Recensione: Strung out of Hell

Di Massimo Giangregorio - 21 Settembre 2025 - 12:18
Strung out of Hell
60

I power-trios sono sempre stati sinonimo di performance altamente energetiche; basti pensare agli Dei Motorhead, ai mitici Venom, agli adrenalinici Raven, ai primi Whiplash e compagnia bella (..oddio..). Questo, è un terzetto di ragazzotti provenienti da Birmingham, nella terra di Albione, formatisi non si sa bene quando; la cosa certa è che nel 2023 (dopo una sfilza di singoli) hanno partorito il loro debut album omonimo. Proponevano un sound alquanto variegato, che spaziava dal bluesaccio malefico allo speed.
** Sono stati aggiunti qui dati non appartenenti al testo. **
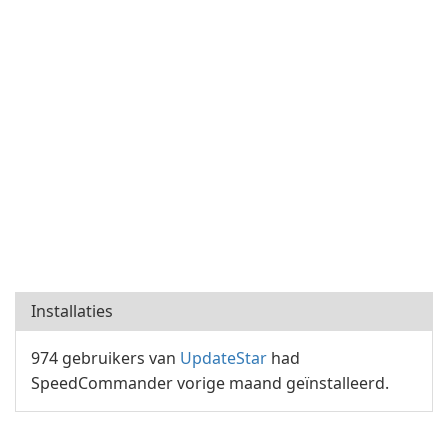
Installaties
974 gebruikers van
UpdateStar
had
SpeedCommander vorige maand geïnstalleerd.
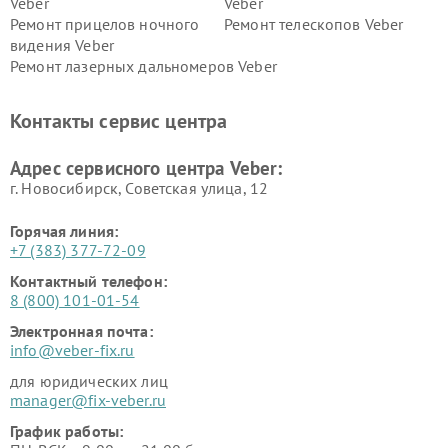
Veber
Veber
Ремонт прицелов ночного
Ремонт телескопов Veber
видения Veber
Ремонт лазерных дальномеров Veber
Контакты сервис центра
Адрес сервисного центра Veber:
г. Новосибирск, Советская улица, 12
Горячая линия:
+7 (383) 377-72-09
Контактный телефон:
8 (800) 101-01-54
Электронная почта:
info@veber-fix.ru
для юридических лиц
manager@fix-veber.ru
График работы:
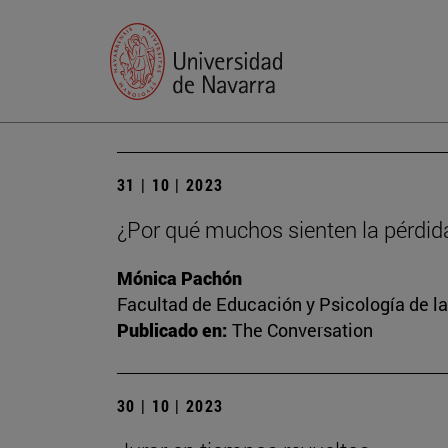
31 | 10 | 2023
¿Por qué muchos sienten la pérdid
Mónica Pachón
Facultad de Educación y Psicología de l
Publicado en:
The Conversation
30 | 10 | 2023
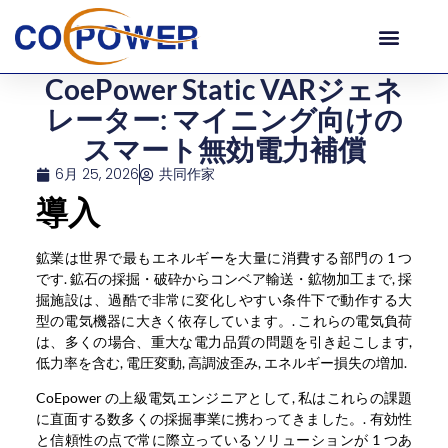
CoePower Static VARジェネ
レーター: マイニング向けの
スマート無効電力補償
6月 25, 2026
共同作家
導入
鉱業は世界で最もエネルギーを大量に消費する部門の 1 つ
です. 鉱石の採掘・破砕からコンベア輸送・鉱物加工まで, 採
掘施設は、過酷で非常に変化しやすい条件下で動作する大
型の電気機器に大きく依存しています。. これらの電気負荷
は、多くの場合、重大な電力品質の問題を引き起こします,
低力率を含む, 電圧変動, 高調波歪み, エネルギー損失の増加.
CoEpower の上級電気エンジニアとして, 私はこれらの課題
に直面する数多くの採掘事業に携わってきました。. 有効性
と信頼性の点で常に際立っているソリューションが 1 つあ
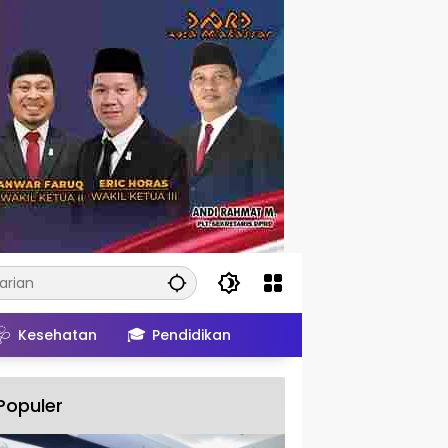
🩺
🎓
Kesehatan
Pendidikan
Populer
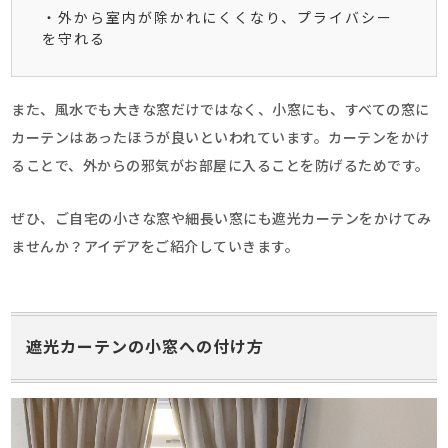
・外から室内が除かれにくくなり、プライバシー
を守れる
また、風水でも大きな窓だけではなく、小窓にも、すべての窓に
カーテンはあったほうが良いといわれています。カーテンをかけ
ることで、外からの邪気がお部屋に入ることを防げるためです。
ぜひ、ご自宅の小さな窓や細長い窓にも遮光カーテンをかけてみ
ませんか？アイデアをご紹介していきます。
遮光カーテンの小窓への付け方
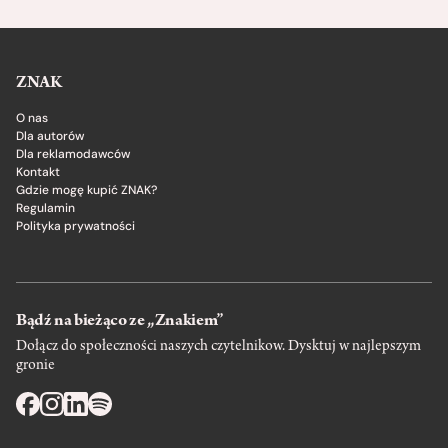
ZNAK
O nas
Dla autorów
Dla reklamodawców
Kontakt
Gdzie mogę kupić ZNAK?
Regulamin
Polityka prywatności
Bądź na bieżąco ze „Znakiem”
Dołącz do społeczności naszych czytelnikow. Dysktuj w najlepszym
gronie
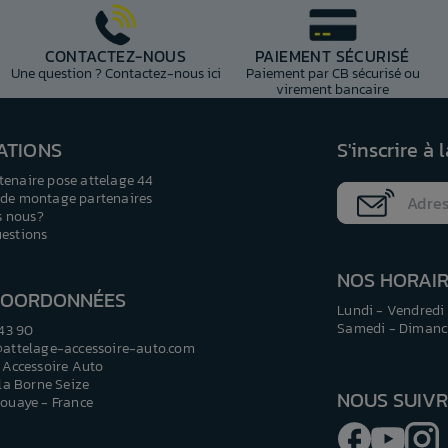
CONTACTEZ-NOUS
PAIEMENT SÉCURISÉ
Une question ? Contactez-nous ici
Paiement par CB sécurisé ou
virement bancaire
ATIONS
S'inscrire à 
tenaire pose attelage 44
 de montage partenaires
 nous?
uestions
NOS HORAI
COORDONNÉES
Lundi - Vendredi 
Samedi - Dimanch
 43 90
@attelage-accessoire-auto.com
 Accessoire Auto
 la Borne Seize
NOUS SUIV
ouaye - France
Facebook
YouTu
I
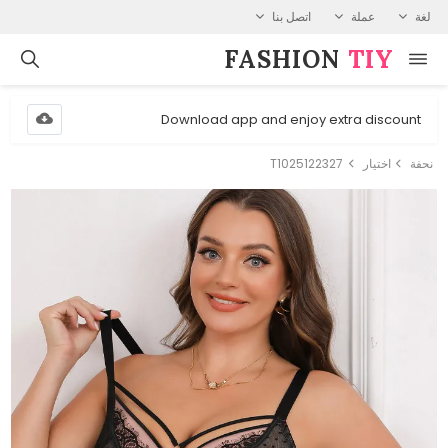
لغة
عملة
اتصل بنا
FASHION⁠
TIY
Download app and enjoy extra discount
نحفة
اختيار
T1025122327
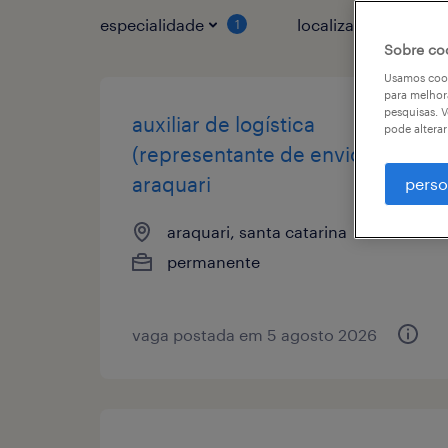
especialidade
localização
1
Sobre co
Usamos cook
para melhor
pesquisas. V
auxiliar de logística
pode altera
(representante de envio)
araquari
perso
araquari, santa catarina
permanente
vaga postada em 5 agosto 2026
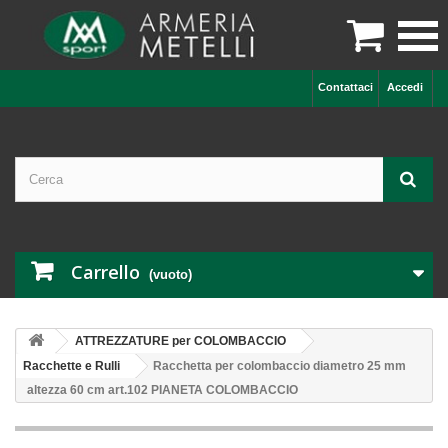

Contattaci
Accedi
Carrello
(vuoto)
ATTREZZATURE per COLOMBACCIO
Racchette e Rulli
Racchetta per colombaccio diametro 25 mm
altezza 60 cm art.102 PIANETA COLOMBACCIO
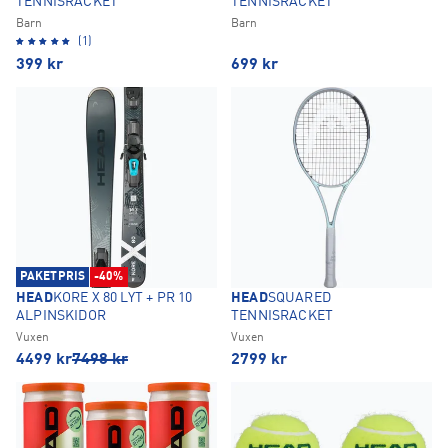
TENNISRACKET
TENNISRACKET
Barn
Barn
(1)
399
kr
699
kr
PAKETPRIS
-40%
HEAD
KORE X 80 LYT + PR 10
HEAD
SQUARED
ALPINSKIDOR
TENNISRACKET
Vuxen
Vuxen
4499
kr
7498
kr
2799
kr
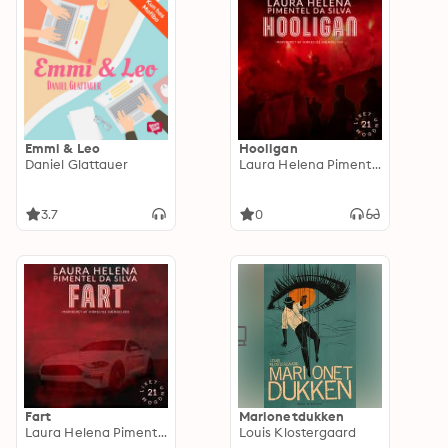
Emmi & Leo
Hooligan
Daniel Glattauer
Laura Helena Pimentel da Silva
3.7
0
Fart
Marionetdukken
Laura Helena Pimentel da Silva
Louis Klostergaard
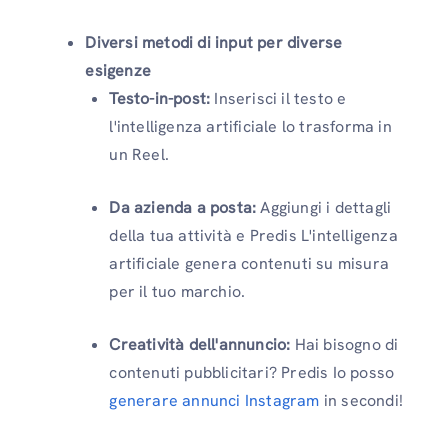
Diversi metodi di input per diverse
esigenze
Testo-in-post:
Inserisci il testo e
l'intelligenza artificiale lo trasforma in
un Reel.
Da azienda a posta:
Aggiungi i dettagli
della tua attività e Predis L'intelligenza
artificiale genera contenuti su misura
per il tuo marchio.
Creatività dell'annuncio:
Hai bisogno di
contenuti pubblicitari? Predis Io posso
generare annunci Instagram
in secondi!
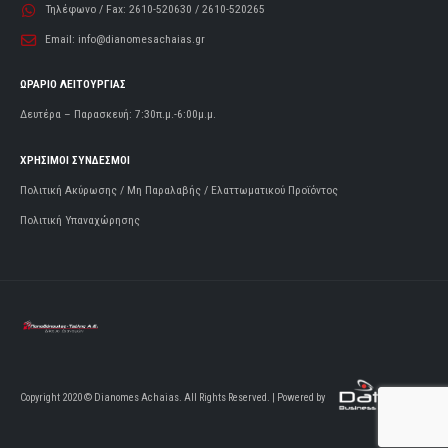
Τηλέφωνο / Fax:
2610-520630 / 2610-520265
Email:
info@dianomesachaias.gr
ΩΡΑΡΙΟ ΛΕΙΤΟΥΡΓΙΑΣ
Δευτέρα – Παρασκευή: 7:30π.μ.-6:00μ.μ.
ΧΡΗΣΙΜΟΙ ΣΥΝΔΕΣΜΟΙ
Πολιτική Ακύρωσης / Μη Παραλαβής / Ελαττωματικού Προϊόντος
Πολιτική Υπαναχώρησης
Copyright 2020 © Dianomes Achaias. All Rights Reserved. | Powered by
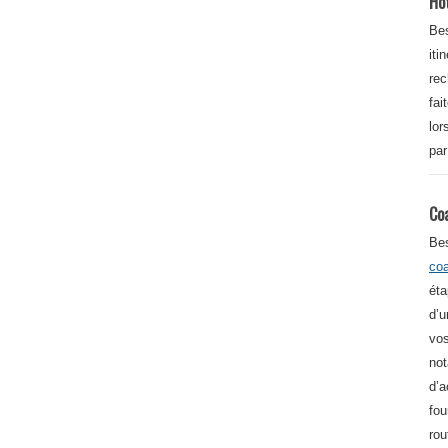
Ho
Bes
iti
re
fai
lor
par
Co
Be
co
éta
d’u
vos
not
d’a
fou
rou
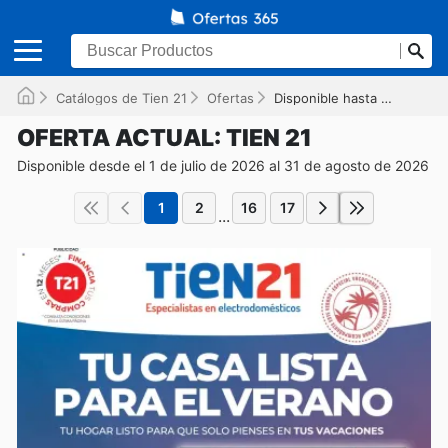
Catálogos de Tien 21
Ofertas
Disponible hasta el 31/08/2026
OFERTA ACTUAL: TIEN 21
Disponible desde el 1 de julio de 2026 al 31 de agosto de 2026
1
2
16
17
...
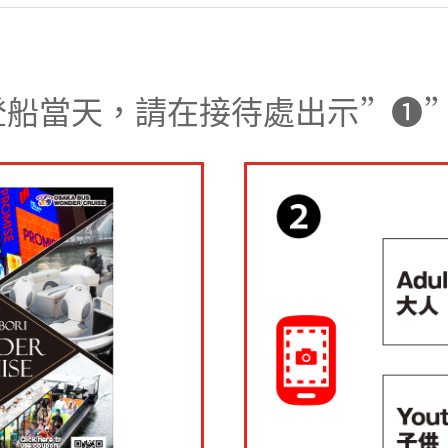
登船當天，請在接待處出示”❶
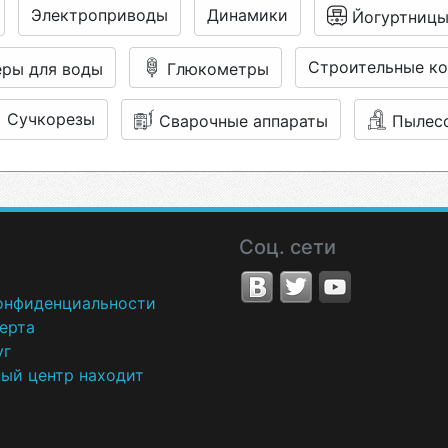
Электроприводы
Динамики
Йогуртниц
Строительные к
еры для воды
Глюкометры
Сучкорезы
Сварочные аппараты
Пылес
Соц. сети
онфиденциальности
ерта
уг
ный центр находит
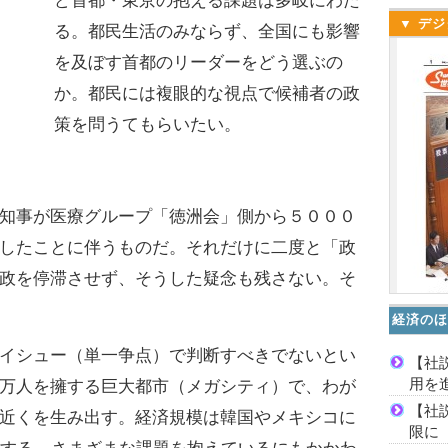
ど首都・東京の抱える課題は多岐にわた
▼ デジ
る。都民生活のみならず、全国にも影響
を及ぼす首都のリーダーをどう選ぶの
か。都民には複眼的な視点で候補者の政
策を問うてもらいたい。
知事が医療グループ「徳洲会」側から５０００
したことに伴うものだ。それだけに二度と「政
政を停滞させず、そうした疑念も残さない。そ
経済のほ
イシュー（単一争点）で判断すべきでないとい
【社
用を
万人を擁する巨大都市（メガシティ）で、わが
【社
近くを生み出す。経済規模は韓国やメキシコに
限に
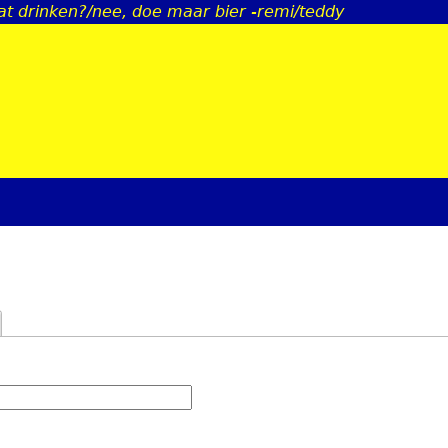
wat drinken?/nee, doe maar bier -remi/teddy
Jump to navigation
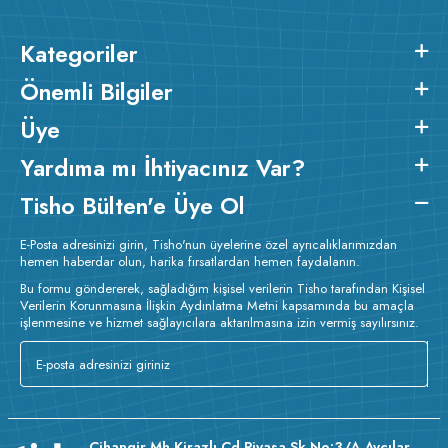
Kategoriler
Önemli Bilgiler
Üye
Yardıma mı İhtiyacınız Var?
Tisho Bülten'e Üye Ol
E-Posta adresinizi girin, Tisho'nun üyelerine özel ayrıcalıklarımızdan
hemen haberdar olun, harika fırsatlardan hemen faydalanın.
Bu formu göndererek, sağladığım kişisel verilerin Tisho tarafından Kişisel
Verilerin Korunmasına İlişkin Aydınlatma Metni kapsamında bu amaçla
işlenmesine ve hizmet sağlayıcılara aktarılmasına izin vermiş sayılırsınız.
Cihangir Mh Kirazlı Cd Piyasa Sk No:3/A Avcılar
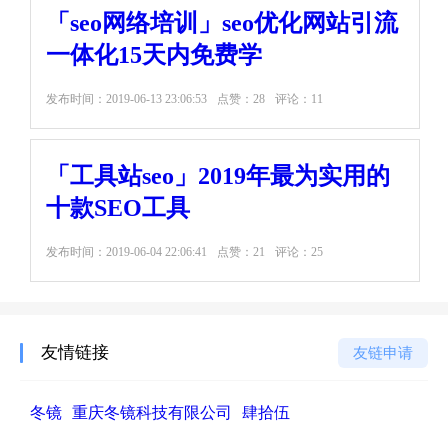
「seo网络培训」seo优化网站引流
一体化15天内免费学
发布时间：
2019-06-13 23:06:53
点赞：28
评论：11
「工具站seo」2019年最为实用的
十款SEO工具
发布时间：
2019-06-04 22:06:41
点赞：21
评论：25
友情链接
友链申请
冬镜
重庆冬镜科技有限公司
肆拾伍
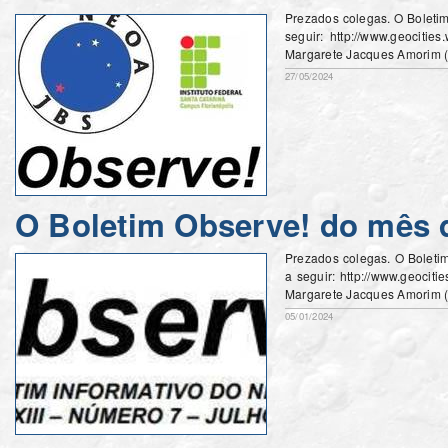
Prezados colegas. O Boleti
seguir: http://www.geocitie
Margarete Jacques Amorim 
27/05/2024
O Boletim Observe! do mês d
Prezados colegas. O Boleti
a seguir: http://www.geocit
Margarete Jacques Amorim
05/01/2024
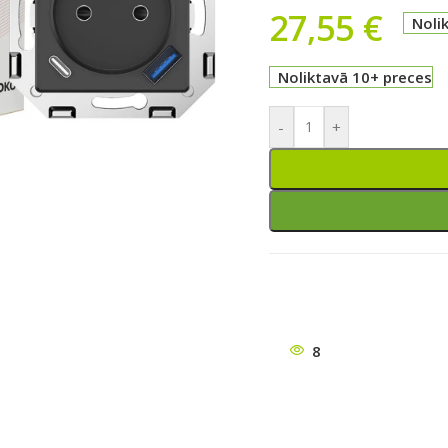
27,55
€
Noli
Noliktavā 10+ preces
-
+
ātu
8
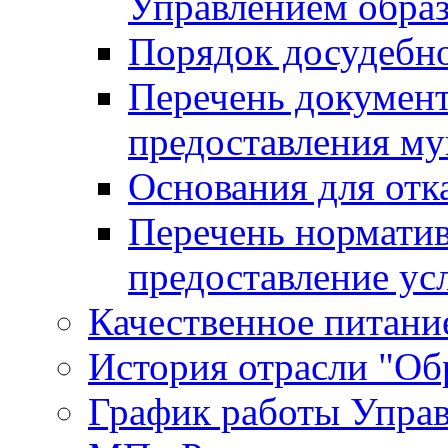
Управлением обра
Порядок досудебн
Перечень документ
предоставления м
Основания для отк
Перечень нормати
предоставление ус
Качественное питание
История отрасли "Oбр
График работы Упра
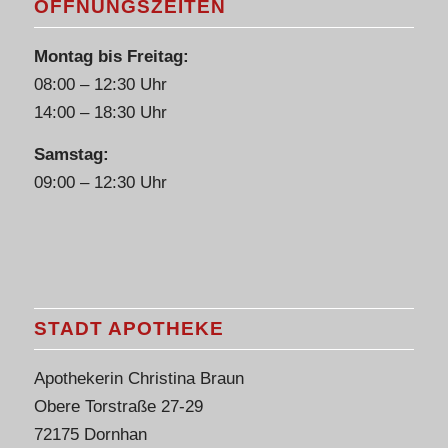
ÖFFNUNGSZEITEN
Montag bis Freitag:
08:00 – 12:30 Uhr
14:00 – 18:30 Uhr
Samstag:
09:00 – 12:30 Uhr
STADT APOTHEKE
Apothekerin Christina Braun
Obere Torstraße 27-29
72175 Dornhan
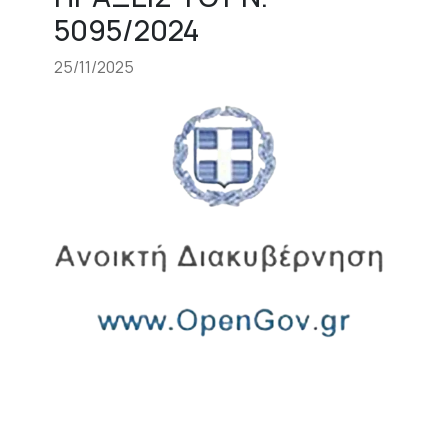
5095/2024
25/11/2025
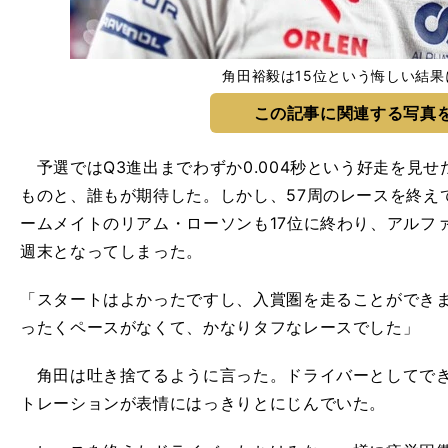
角田裕毅は15位という悔しい結果
この記事に関連する写真
予選ではQ3進出までわずか0.004秒という好走を見
ものと、誰もが期待した。しかし、57周のレースを終え
ームメイトのリアム・ローソンも17位に終わり、アルフ
週末となってしまった。
「スタートはよかったですし、入賞圏を走ることができ
ったくペースがなくて、かなりタフなレースでした」
角田は吐き捨てるように言った。ドライバーとしてでき
トレーションが表情にはっきりとにじんでいた。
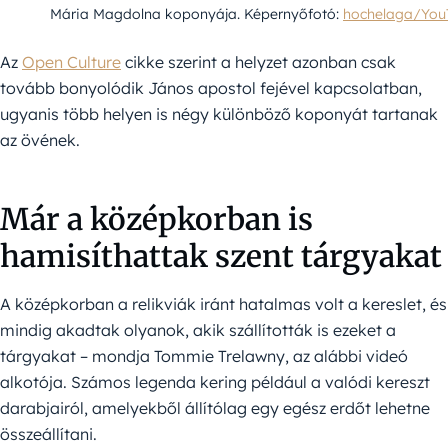
Mária Magdolna koponyája. Képernyőfotó:
hochelaga/You
Az
Open Culture
cikke szerint a helyzet azonban csak
tovább bonyolódik János apostol fejével kapcsolatban,
ugyanis több helyen is négy különböző koponyát tartanak
az övének.
Már a középkorban is
hamisíthattak szent tárgyakat
A középkorban a relikviák iránt hatalmas volt a kereslet, és
mindig akadtak olyanok, akik szállították is ezeket a
tárgyakat – mondja Tommie Trelawny, az alábbi videó
alkotója. Számos legenda kering például a valódi kereszt
darabjairól, amelyekből állítólag egy egész erdőt lehetne
összeállítani.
A distanza di due anni , dopo l’uscita di due singoli-antipasto, si ripropongono con questo  “Strung out of Hell”, senz’altro più deviato verso le influenze stoner/sludge.

Dopo una opening-track che scorre via senza lasciare il segno, ci piomba addosso “Scream Bloody Murder”, che ha costituito uno dei due singoli di cui si è accennato prima.

Interessante è  “White Wedding”, cover di Billy Idol ben rielaborata e sottoposta a terapia di “appesantimento” musicale. “Mars Rover” mi ha ricordato molto, nel suo incedere iniziale, “Woman” dei Witchcraft, salvo poi mutarsi in cadenzone sinistro. “Dig Your Way Out” (il secondo singolo di cui sopra) sfoggia un outtake di basso da brividi che fa da preludio ad uno screamo niente male. La chicchetta maledetta è rappresentata da “The Fool”, in cui i nostri tre britannici sembrano fare il verso a “I think i lost my Headache” dei fantastici Queen Of The Stone Age, con tanto di sezione di fiati allucinogena. La  final-track chiude i lavori con un bluesaccio nero pregevolissimo.